Eine Intensivierung der deutsch-afrikanischen Beziehungen ist deshalb eine große Chance für beide Seiten und erklärtes Ziel der Subsahara-Initiative der deutschen Wirtschaft (SAFRI). Der SAFRI-Vorsitzende Thomas Schäfer sagt: „Um das enorme Potenzial Afrikas auszuschöpfen, braucht es Mut der Wirtschaft, politischen Willen und eine offene, vertrauensvolle Zusammenarbeit aller Akteure".
Um eine Partnerschaft auf Augenhöhe zu leben, sollten Afrika-Gipfel verstärkt auf dem afrikanischen Kontinent stattfinden.

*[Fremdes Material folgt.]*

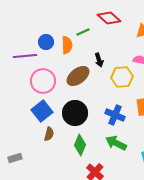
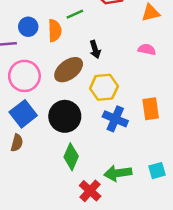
yellow hexagon: (122, 77) -> (104, 87), moved
brown semicircle: (49, 134) -> (17, 143), moved
green arrow: (116, 143) -> (118, 173), moved, turned -35

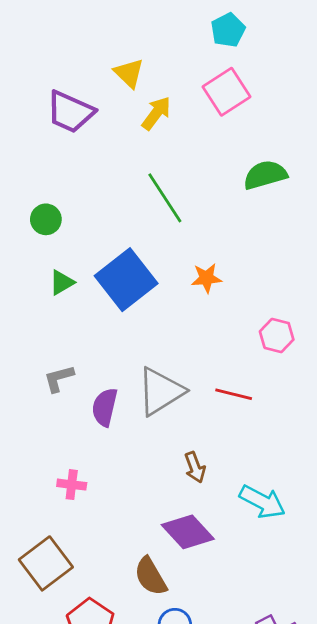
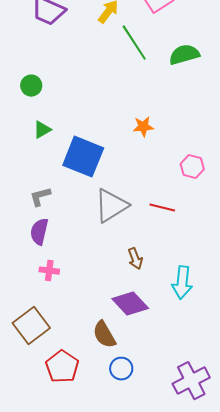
green line: (165, 198) -> (134, 43), moved
blue square: (126, 280) -> (83, 157), moved, turned -30
purple semicircle: (105, 407) -> (39, 232), moved
cyan arrow: (262, 502) -> (182, 283), turned 68

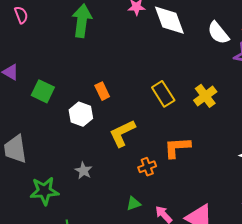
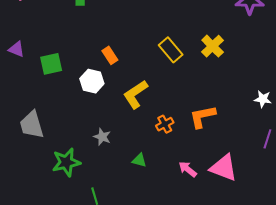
green square: (43, 91) -> (51, 64), turned -30
orange L-shape: (177, 147) -> (202, 117), moved
green triangle: (134, 204) -> (139, 160), moved, turned 42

Hintergrund: „Compact with Africa“
Die „Compact with Africa“-Initiative wurde unter deutscher G20 Präsidentschaft 2017 ins Leben gerufen. Der BDI bringt sich im Rahmen von SAFRI aktiv in die Umsetzung ein und ist Mitorganisator des G20-Investitionsgipfels. Ziel ist, ausländische Privatinvestitionen durch Verbesserungen der wirtschaftlichen Rahmenbedingungen in den CwA-Ländern zu erhöhen. Zum CwA-Gipfel 2023 empfing Bundeskanzler Scholz zehn afrikanische Staats- und Regierungschefs in Berlin.
Inzwischen haben sich 13 afrikanische Länder der CwA-initiative angeschlossen: Ägypten, Äthiopien, Benin, Burkina Faso, Côte d’Ivoire, Ghana, Guinea, die Demokratische Republik Kongo, Marokko, Ruanda, Senegal, Togo und Tunesien. Mit Angola, Kenia und Sambia haben drei weitere Länder ihr Interesse an einem Beitritt bekundet. Im Gegenzug hat sich die Bundesregierung verpflichtet, die Länder bei der Suche nach privaten Investoren zu unterstützen.